Work order
Which lines of the entries contain the string "fare"? Copy each of them.

Records to use
-- Opening Marker --

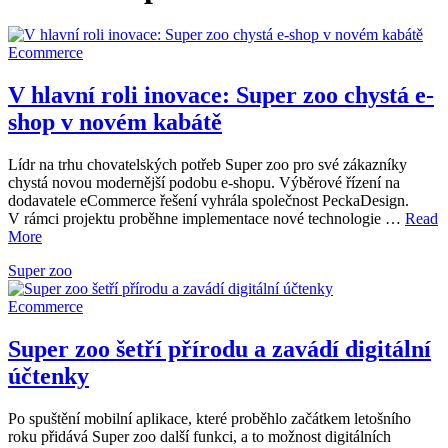
Ecommerce
V hlavní roli inovace: Super zoo chystá e-
shop v novém kabátě
Lídr na trhu chovatelských potřeb Super zoo pro své zákazníky
chystá novou modernější podobu e-shopu. Výběrové řízení na
dodavatele eCommerce řešení vyhrála společnost PeckaDesign.
V rámci projektu proběhne implementace nové technologie …
Read
More
Super zoo
Ecommerce
Super zoo šetří přírodu a zavádí digitální
účtenky
Po spuštění mobilní aplikace, které proběhlo začátkem letošního
roku přidává Super zoo další funkci, a to možnost digitálních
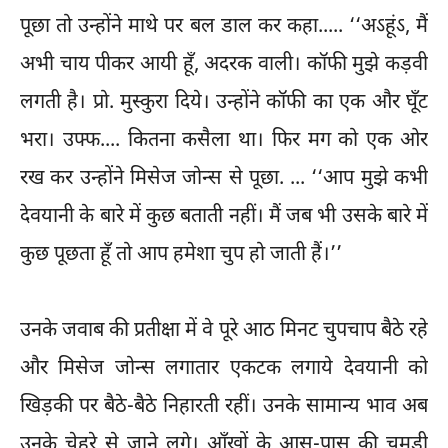
पूछा तो उन्होंने माथे पर बल डाल कर कहा..... ‘‘अऽहूंऽ, मैं
अभी चाय पीकर आयी हूँ, अदरक वाली। कॉफी मुझे कड़वी
लगती है। प्रो. मुस्कुरा दिये। उन्होंने कॉफी का एक और घूँट
भरा। उफ्फ.... कितना कसैला था। फिर मग को एक ओर
रख कर उन्होंने मिसेज जोन्स से पूछा. ... ‘‘आप मुझे कभी
देवयानी के बारे में कुछ बताती नहीं। मैं जब भी उसके बारे में
कुछ पूछता हूँ तो आप हमेशा चुप हो जाती हैं।’’
उनके जवाब की प्रतीक्षा में वे पूरे आठ मिनट चुपचाप बैठे रहे
और मिसेज जोन्स लगातार एकटक लगाये देवयानी को
खिड़की पर बैठे-बैठे निहारती रहीं। उनके सामान्य भाव अब
उनके चेहरे से जाने लगे। आँखों के आस-पास की चमड़ी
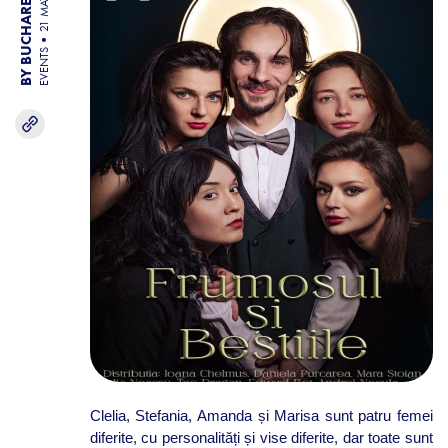
BY BUCHAREST TEAM
21 MAY 26
EVENTS
Clelia, Stefania, Amanda și Marisa sunt patru femei
diferite, cu personalități și vise diferite, dar toate sunt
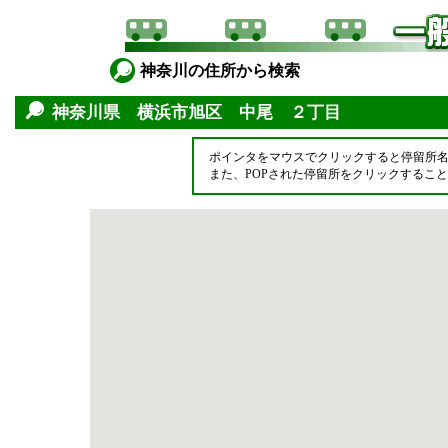
神奈川の住所から検索
神奈川県 横浜市旭区 中尾 ２丁目
ポインタをマウスでクリックすると停留所
また、POPされた停留所をクリックするこ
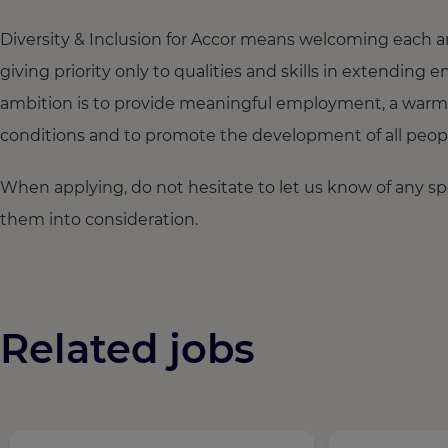
Diversity & Inclusion for Accor means welcoming each a
giving priority only to qualities and skills in extendi
ambition is to provide meaningful employment, a warm
conditions and to promote the development of all people,
When applying, do not hesitate to let us know of any s
them into consideration.
Related jobs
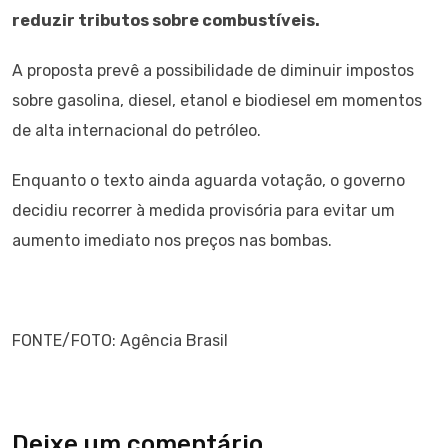
reduzir tributos sobre combustíveis.
A proposta prevê a possibilidade de diminuir impostos
sobre gasolina, diesel, etanol e biodiesel em momentos
de alta internacional do petróleo.
Enquanto o texto ainda aguarda votação, o governo
decidiu recorrer à medida provisória para evitar um
aumento imediato nos preços nas bombas.
FONTE/FOTO: Agência Brasil
Deixe um comentário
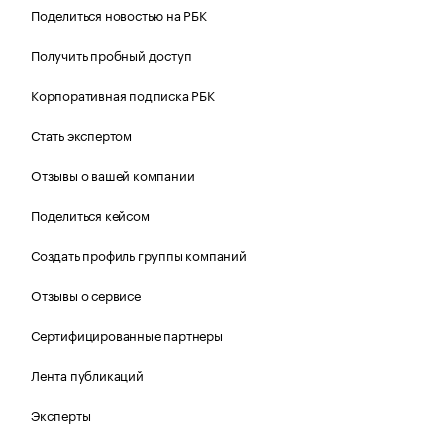
Поделиться новостью на РБК
Получить пробный доступ
Корпоративная подписка РБК
Стать экспертом
Отзывы о вашей компании
Поделиться кейсом
Создать профиль группы компаний
Отзывы о сервисе
Сертифицированные партнеры
Лента публикаций
Эксперты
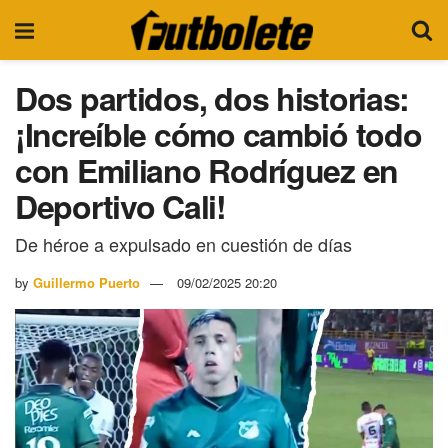
Dos partidos, dos historias:
¡Increíble cómo cambió todo
con Emiliano Rodríguez en
Deportivo Cali!
De héroe a expulsado en cuestión de días
by
Guillermo Puerto
09/02/2025 20:20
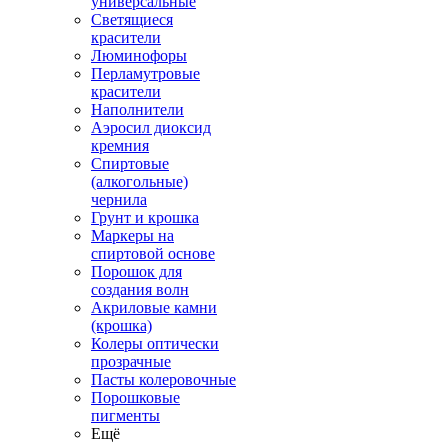
универсальные
Светящиеся
красители
Люминофоры
Перламутровые
красители
Наполнители
Аэросил диоксид
кремния
Спиртовые
(алкогольные)
чернила
Грунт и крошка
Маркеры на
спиртовой основе
Порошок для
создания волн
Акриловые камни
(крошка)
Колеры оптически
прозрачные
Пасты колеровочные
Порошковые
пигменты
Ещё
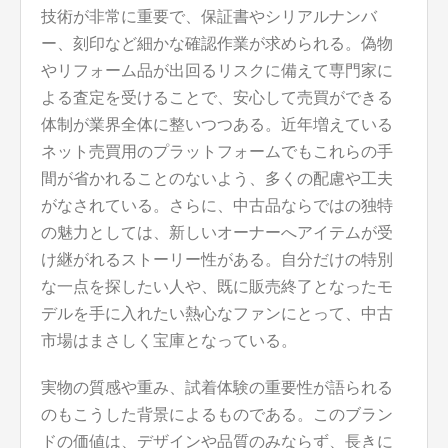
技術が非常に重要で、保証書やシリアルナンバ
ー、刻印など細かな確認作業が求められる。偽物
やリフォーム品が出回るリスクに備えて専門家に
よる査定を受けることで、安心して売買ができる
体制が業界全体に整いつつある。近年増えている
ネット売買用のプラットフォームでもこれらの手
間が省かれることのないよう、多くの配慮や工夫
がなされている。さらに、中古品ならではの独特
の魅力としては、新しいオーナーへアイテムが受
け継がれるストーリー性がある。自分だけの特別
な一点を探したい人や、既に販売終了となったモ
デルを手に入れたい熱心なファンにとって、中古
市場はまさしく宝庫となっている。
実物の質感や重み、試着体験の重要性が語られる
のもこうした背景によるものである。このブラン
ドの価値は、デザインや品質のみならず、長きに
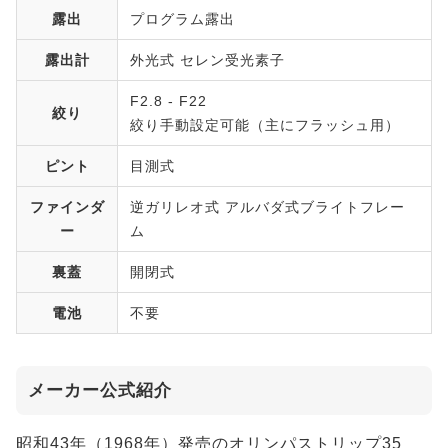
露出
プログラム露出
露出計
外光式 セレン受光素子
F2.8 - F22
絞り
絞り手動設定可能（主にフラッシュ用）
ピント
目測式
ファインダ
逆ガリレオ式 アルバダ式ブライトフレー
ー
ム
裏蓋
開閉式
電池
不要
メーカー公式紹介
昭和43年（1968年）発売のオリンパストリップ35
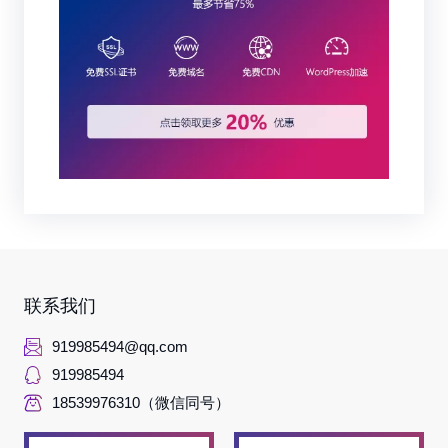
联系我们
919985494@qq.com
919985494
18539976310（微信同号）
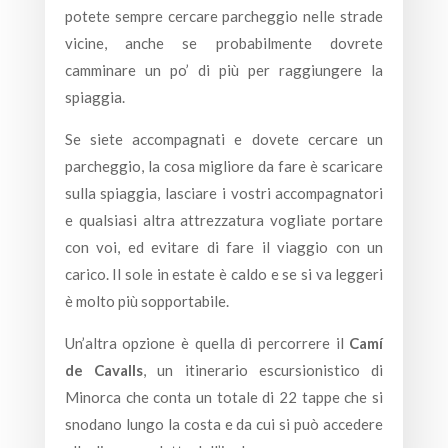
potete sempre cercare parcheggio nelle strade
vicine, anche se probabilmente dovrete
camminare un po’ di più per raggiungere la
spiaggia.
Se siete accompagnati e dovete cercare un
parcheggio, la cosa migliore da fare è scaricare
sulla spiaggia, lasciare i vostri accompagnatori
e qualsiasi altra attrezzatura vogliate portare
con voi, ed evitare di fare il viaggio con un
carico. Il sole in estate è caldo e se si va leggeri
è molto più sopportabile.
Un’altra opzione è quella di percorrere il
Camí
de Cavalls
, un itinerario escursionistico di
Minorca che conta un totale di 22 tappe che si
snodano lungo la costa e da cui si può accedere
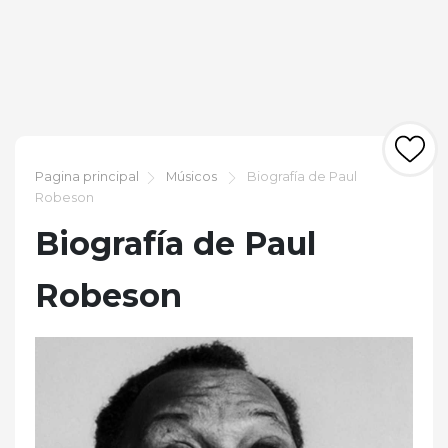
Pagina principal
Músicos
Biografía de Paul
Robeson
Biografía de Paul
Robeson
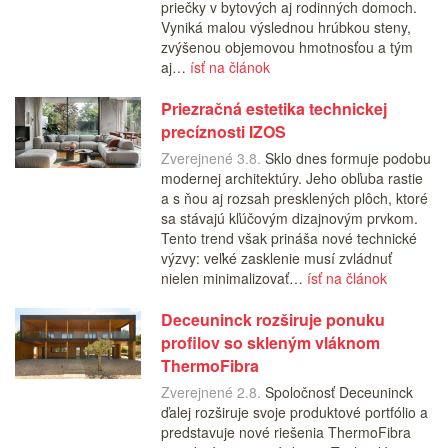
priečky v bytových aj rodinných domoch.
Vyniká malou výslednou hrúbkou steny,
zvýšenou objemovou hmotnosťou a tým
aj…
ísť na článok
Priezračná estetika technickej
precíznosti IZOS
Zverejnené 3.8.
Sklo dnes formuje podobu
modernej architektúry. Jeho obľuba rastie
a s ňou aj rozsah presklených plôch, ktoré
sa stávajú kľúčovým dizajnovým prvkom.
Tento trend však prináša nové technické
výzvy: veľké zasklenie musí zvládnuť
nielen minimalizovať…
ísť na článok
Deceuninck rozširuje ponuku
profilov so skleným vláknom
ThermoFibra
Zverejnené 2.8.
Spoločnosť Deceuninck
ďalej rozširuje svoje produktové portfólio a
predstavuje nové riešenia ThermoFibra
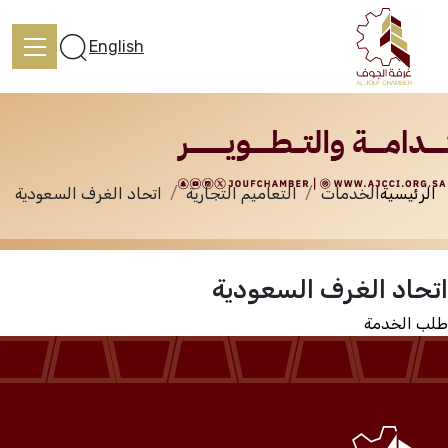
الخدمات
English
الرئيسية
الخدمات
التعاميم التجارية
اتحاد الغرف السعودية
الرئيسية
اتحاد الغرف السعودية
تعرف علينا
طلب الخدمة
الخدمات
المركز الإعلامي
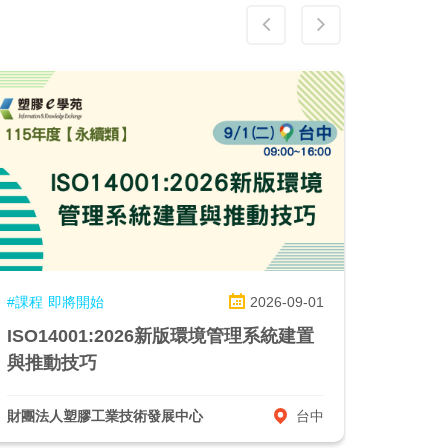
#課程
即將開始
2026-09-01
#課程
ISO14001:2026新版環境管理系統建置
嵌入式D
與推動技巧
財團法人塑膠工業技術發展中心
台中
中華行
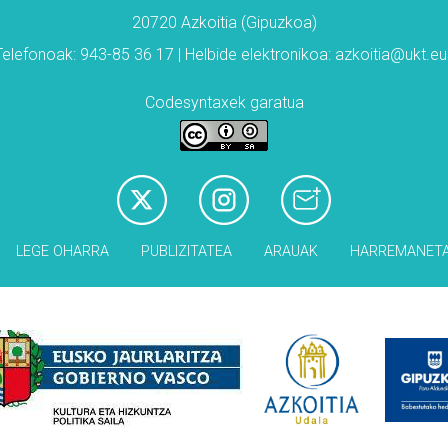
20720 Azkoitia (Gipuzkoa)
Telefonoak: 943-85 36 17 | Helbide elektronikoa: azkoitia@ukt.eu
Codesyntaxek garatua
LEGE OHARRA
PUBLIZITATEA
ARAUAK
HARREMANET
Babesleak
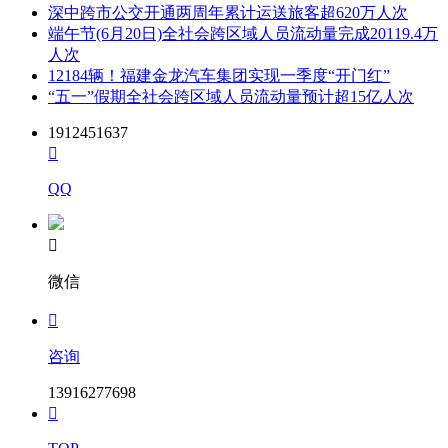
深中跨市公交开通两周年累计运送旅客超620万人次
端午节(6月20日)全社会跨区域人员流动量完成20119.4万
人次
12184辆！福建金龙汽车集团实现一季度“开门红”
“五一”假期全社会跨区域人员流动量预计超15亿人次
1912451637

QQ

微信

咨询
13916277698

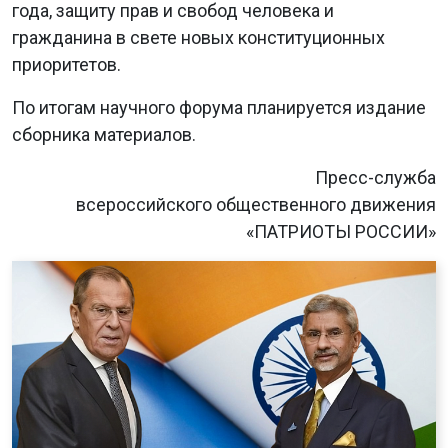
года, защиту прав и свобод человека и
гражданина в свете новых конституционных
приоритетов.
По итогам научного форума планируется издание
сборника материалов.
Пресс-служба
всероссийского общественного движения
«ПАТРИОТЫ РОССИИ»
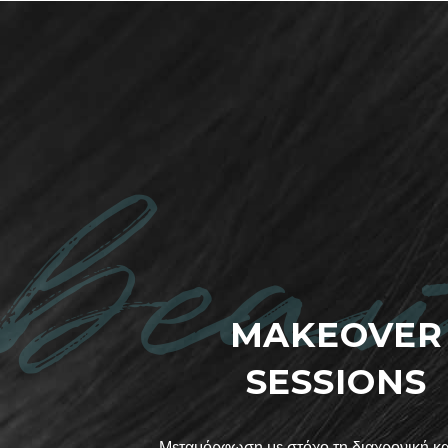
beau
MAKEOVER
SESSIONS
Μεταμόρφωση με στόχο τη διαχρονική κ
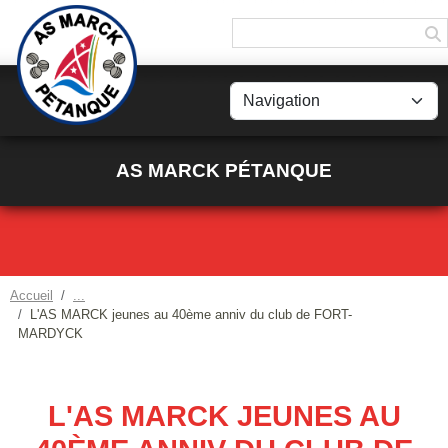
Panneau de gestion des cookies
AS MARCK PÉTANQUE
Accueil
L'AS MARCK jeunes au 40ème anniv du club de FORT-
MARDYCK
L'AS MARCK JEUNES AU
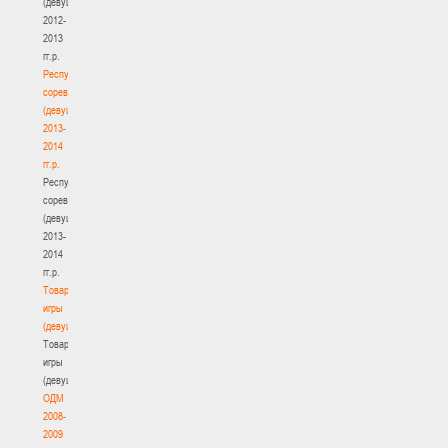
(девушки)
2012-
2013
гг.р.
Республиканские
соревнования
(девушки)
2013-
2014
гг.р.
Республиканские
соревнования
(девушки)
2013-
2014
гг.р.
Товарищеские
игры
(девушки)
Товарищеские
игры
(девушки)
ОДМ
2008-
2009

-- Closing Marker --

Solution to the problem
parcheggio, la cosa migliore da fare è scaricare
con voi, ed evitare di fare il viaggio con un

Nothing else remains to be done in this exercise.